South African National Climbing Federation
- Sport: Competition climbing
- Jurisdiction: South Africa
- Abbreviation: SANCF
- Founded: 2010
- Affiliation: International Federation of Sport Climbing
- Headquarters: Johannesburg
- Location: Jukskei Park 2153
- President: Greg Borman
- Secretary: Tracy Potgieter

Official website
- www.sancf.org
- South Africa

= South African National Climbing Federation =

Governing body for competition climbing

South African National Climbing Federation (SANCF) is the governing body for competition climbing, involving competition lead climbing, competition bouldering and competition speed climbing in South Africa. SANCF oversees competitive climbing across the country as well as the promotion and development of the sport in artificial climbing environments. SANCF is affiliated to the world body International Federation of Sport Climbing (IFSC) with full member status, and SASCOC.
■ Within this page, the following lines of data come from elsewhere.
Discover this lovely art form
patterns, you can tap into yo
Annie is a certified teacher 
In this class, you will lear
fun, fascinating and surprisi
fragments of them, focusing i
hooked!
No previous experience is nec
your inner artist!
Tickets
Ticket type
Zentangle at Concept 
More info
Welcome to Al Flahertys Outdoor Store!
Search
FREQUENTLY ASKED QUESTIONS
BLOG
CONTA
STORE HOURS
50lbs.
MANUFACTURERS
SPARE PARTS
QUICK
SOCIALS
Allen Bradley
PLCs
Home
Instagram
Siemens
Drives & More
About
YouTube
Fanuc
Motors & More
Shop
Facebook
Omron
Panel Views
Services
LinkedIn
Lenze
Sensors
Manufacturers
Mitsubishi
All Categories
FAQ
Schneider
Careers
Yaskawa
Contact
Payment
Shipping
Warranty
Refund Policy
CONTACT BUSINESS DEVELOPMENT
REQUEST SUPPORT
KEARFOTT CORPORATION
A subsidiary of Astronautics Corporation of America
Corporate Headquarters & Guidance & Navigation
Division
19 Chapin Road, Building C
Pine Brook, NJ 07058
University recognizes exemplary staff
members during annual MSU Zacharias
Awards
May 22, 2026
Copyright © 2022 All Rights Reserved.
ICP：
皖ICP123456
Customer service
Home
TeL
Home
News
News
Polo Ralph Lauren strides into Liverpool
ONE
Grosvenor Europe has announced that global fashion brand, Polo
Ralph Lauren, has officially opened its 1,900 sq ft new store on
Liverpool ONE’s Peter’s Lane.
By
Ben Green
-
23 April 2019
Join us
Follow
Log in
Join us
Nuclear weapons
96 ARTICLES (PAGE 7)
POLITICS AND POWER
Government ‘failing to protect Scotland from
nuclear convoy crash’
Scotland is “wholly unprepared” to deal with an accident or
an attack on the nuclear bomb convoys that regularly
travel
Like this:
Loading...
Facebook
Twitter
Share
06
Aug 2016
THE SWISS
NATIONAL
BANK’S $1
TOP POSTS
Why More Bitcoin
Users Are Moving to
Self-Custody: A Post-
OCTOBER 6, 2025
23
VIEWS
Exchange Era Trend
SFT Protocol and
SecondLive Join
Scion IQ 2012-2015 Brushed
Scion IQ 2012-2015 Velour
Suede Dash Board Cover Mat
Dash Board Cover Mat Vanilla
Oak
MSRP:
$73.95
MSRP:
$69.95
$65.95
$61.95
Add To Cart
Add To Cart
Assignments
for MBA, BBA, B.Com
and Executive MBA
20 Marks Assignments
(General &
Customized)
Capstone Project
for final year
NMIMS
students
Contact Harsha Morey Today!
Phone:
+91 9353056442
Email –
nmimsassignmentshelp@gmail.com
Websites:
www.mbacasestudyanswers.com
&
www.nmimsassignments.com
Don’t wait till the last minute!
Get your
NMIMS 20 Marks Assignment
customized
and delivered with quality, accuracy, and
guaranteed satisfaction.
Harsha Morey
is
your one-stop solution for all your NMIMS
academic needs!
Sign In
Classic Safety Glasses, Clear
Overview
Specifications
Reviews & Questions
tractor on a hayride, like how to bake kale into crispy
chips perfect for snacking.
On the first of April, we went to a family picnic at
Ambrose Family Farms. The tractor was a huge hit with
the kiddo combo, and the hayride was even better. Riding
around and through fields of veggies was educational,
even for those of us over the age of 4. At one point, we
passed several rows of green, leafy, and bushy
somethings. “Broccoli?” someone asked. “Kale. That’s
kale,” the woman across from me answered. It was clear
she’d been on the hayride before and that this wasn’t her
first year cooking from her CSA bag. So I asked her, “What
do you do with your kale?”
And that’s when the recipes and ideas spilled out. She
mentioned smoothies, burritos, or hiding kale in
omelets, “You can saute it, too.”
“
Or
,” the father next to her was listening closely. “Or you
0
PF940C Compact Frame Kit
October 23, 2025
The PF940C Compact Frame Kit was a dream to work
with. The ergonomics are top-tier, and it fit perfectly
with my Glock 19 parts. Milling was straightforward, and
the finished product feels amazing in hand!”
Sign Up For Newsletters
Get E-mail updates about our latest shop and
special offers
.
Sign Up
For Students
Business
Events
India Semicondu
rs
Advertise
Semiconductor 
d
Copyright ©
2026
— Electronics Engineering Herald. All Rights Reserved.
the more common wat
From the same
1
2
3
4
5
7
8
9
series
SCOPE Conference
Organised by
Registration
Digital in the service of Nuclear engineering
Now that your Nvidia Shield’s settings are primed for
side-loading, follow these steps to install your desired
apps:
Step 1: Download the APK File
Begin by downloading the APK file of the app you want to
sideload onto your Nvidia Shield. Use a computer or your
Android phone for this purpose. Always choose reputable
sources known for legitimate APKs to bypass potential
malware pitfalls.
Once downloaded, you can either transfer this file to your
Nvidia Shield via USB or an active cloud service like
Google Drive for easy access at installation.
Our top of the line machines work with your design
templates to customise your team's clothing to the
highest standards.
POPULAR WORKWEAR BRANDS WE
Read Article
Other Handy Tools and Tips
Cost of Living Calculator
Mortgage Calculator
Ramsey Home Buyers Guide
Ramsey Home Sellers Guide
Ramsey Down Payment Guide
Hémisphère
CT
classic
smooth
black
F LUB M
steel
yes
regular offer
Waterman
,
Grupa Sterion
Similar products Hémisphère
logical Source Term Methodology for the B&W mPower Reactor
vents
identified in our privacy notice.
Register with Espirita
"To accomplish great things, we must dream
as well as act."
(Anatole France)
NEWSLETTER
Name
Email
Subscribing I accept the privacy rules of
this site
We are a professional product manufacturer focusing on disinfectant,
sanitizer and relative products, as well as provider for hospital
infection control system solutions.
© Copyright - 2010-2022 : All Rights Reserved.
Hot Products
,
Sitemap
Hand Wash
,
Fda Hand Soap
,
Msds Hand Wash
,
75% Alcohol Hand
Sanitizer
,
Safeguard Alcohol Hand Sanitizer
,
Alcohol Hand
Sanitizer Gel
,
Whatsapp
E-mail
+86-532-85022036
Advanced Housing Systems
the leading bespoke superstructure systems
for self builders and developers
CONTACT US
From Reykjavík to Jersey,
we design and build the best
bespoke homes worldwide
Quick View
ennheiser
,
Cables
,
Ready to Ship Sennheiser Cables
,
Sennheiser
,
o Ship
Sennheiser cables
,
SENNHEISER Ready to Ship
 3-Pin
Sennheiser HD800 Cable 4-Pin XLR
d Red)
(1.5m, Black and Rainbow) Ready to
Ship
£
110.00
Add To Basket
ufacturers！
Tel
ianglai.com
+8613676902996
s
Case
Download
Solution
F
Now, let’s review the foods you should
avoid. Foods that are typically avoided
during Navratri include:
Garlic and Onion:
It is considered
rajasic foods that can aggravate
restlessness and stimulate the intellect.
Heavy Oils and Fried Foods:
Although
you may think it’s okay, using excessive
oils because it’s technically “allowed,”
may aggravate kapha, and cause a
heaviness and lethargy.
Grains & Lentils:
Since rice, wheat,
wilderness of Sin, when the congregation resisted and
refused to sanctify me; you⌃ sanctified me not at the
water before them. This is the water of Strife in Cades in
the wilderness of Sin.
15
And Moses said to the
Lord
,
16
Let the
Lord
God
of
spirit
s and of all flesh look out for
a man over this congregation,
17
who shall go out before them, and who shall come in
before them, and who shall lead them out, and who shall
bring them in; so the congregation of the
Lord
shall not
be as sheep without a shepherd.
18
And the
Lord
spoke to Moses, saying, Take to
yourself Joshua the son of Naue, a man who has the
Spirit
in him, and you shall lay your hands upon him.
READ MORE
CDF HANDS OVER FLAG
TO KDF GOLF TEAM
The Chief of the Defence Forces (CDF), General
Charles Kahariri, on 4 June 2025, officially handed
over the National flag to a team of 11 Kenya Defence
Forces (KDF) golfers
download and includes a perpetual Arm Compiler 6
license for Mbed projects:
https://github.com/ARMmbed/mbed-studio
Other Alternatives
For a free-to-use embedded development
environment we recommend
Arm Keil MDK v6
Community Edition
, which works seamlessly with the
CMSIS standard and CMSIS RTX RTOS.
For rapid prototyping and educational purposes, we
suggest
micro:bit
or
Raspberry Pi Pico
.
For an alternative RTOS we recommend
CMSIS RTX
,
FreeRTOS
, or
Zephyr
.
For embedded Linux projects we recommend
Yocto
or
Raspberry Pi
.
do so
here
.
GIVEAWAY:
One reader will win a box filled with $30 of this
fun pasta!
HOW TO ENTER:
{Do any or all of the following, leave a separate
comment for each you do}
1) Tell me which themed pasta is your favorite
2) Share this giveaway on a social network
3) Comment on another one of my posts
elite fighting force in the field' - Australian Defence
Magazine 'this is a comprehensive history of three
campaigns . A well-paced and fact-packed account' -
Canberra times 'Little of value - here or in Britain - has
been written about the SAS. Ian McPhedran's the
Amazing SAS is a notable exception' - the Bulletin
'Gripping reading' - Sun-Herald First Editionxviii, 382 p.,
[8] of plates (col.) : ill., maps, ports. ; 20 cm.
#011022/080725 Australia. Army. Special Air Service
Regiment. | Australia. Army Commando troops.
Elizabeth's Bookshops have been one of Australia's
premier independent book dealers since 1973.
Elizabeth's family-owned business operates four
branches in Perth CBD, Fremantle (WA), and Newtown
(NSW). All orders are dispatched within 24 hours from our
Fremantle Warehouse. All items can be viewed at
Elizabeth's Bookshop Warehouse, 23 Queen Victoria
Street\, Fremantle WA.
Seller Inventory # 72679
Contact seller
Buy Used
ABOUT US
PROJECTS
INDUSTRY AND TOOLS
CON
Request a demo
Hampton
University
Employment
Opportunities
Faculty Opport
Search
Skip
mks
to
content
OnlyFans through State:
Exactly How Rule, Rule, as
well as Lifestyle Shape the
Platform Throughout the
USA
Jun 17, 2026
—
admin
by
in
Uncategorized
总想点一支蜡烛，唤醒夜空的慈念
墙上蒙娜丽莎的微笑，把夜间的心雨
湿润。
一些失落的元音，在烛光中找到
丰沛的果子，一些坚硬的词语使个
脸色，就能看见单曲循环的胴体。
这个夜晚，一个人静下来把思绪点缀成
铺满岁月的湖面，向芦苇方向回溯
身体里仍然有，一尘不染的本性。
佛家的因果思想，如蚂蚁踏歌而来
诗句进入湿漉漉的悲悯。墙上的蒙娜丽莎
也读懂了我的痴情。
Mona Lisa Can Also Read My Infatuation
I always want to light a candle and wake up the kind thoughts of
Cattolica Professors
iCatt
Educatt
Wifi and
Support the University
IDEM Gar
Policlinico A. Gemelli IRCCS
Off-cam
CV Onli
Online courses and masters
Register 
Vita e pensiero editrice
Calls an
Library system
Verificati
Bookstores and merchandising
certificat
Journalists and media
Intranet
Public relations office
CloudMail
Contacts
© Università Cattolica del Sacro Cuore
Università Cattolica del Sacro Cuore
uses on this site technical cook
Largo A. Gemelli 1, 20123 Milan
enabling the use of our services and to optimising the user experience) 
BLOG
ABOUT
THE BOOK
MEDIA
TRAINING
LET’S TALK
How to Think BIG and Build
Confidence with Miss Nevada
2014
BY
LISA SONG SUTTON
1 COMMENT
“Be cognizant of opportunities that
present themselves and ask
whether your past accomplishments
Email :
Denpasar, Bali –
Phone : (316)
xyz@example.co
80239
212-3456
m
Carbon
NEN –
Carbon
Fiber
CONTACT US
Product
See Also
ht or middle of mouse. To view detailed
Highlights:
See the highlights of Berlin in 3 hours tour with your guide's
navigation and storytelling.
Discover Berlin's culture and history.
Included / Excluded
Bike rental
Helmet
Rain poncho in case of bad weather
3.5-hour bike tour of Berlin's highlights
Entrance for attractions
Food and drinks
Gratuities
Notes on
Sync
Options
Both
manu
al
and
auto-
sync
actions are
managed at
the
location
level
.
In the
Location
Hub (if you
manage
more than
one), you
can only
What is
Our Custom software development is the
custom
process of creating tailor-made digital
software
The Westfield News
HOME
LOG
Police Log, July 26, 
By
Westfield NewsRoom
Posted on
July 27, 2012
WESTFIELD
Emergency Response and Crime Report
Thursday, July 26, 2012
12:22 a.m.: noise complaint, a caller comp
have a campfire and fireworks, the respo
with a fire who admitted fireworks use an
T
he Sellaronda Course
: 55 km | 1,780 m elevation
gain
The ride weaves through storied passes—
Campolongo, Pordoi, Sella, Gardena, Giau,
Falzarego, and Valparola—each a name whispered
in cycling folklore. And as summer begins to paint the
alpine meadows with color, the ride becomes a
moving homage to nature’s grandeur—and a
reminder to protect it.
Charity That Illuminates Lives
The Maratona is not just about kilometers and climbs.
SANCF organises national competitions across various age (including under 13, under 15, under 17, under 19 and open), and gender categories in the main disciplines such as the National Boulder Series Championships and National Lead Climbing Competition in addition to sending representative teams to compete at international events. South African climbers also participate in the Montagu Rock Rally, Boven Rock Rally, and The Rory Challenge.

==History==
The South African National Climbing Federation (SANCF) was founded in 2010, with the aim of the promotion of sport climbing among South African youths. It is an organisation run with the help of volunteers who share their experience and talents. SANCF was affiliated to the world governing body IFSC in 2010, which made it possible for it to send a team of 16 youths, as South Africa's first competitive climbing team, to the 2011 IFSC World Youth Championships held in Imst, Austria.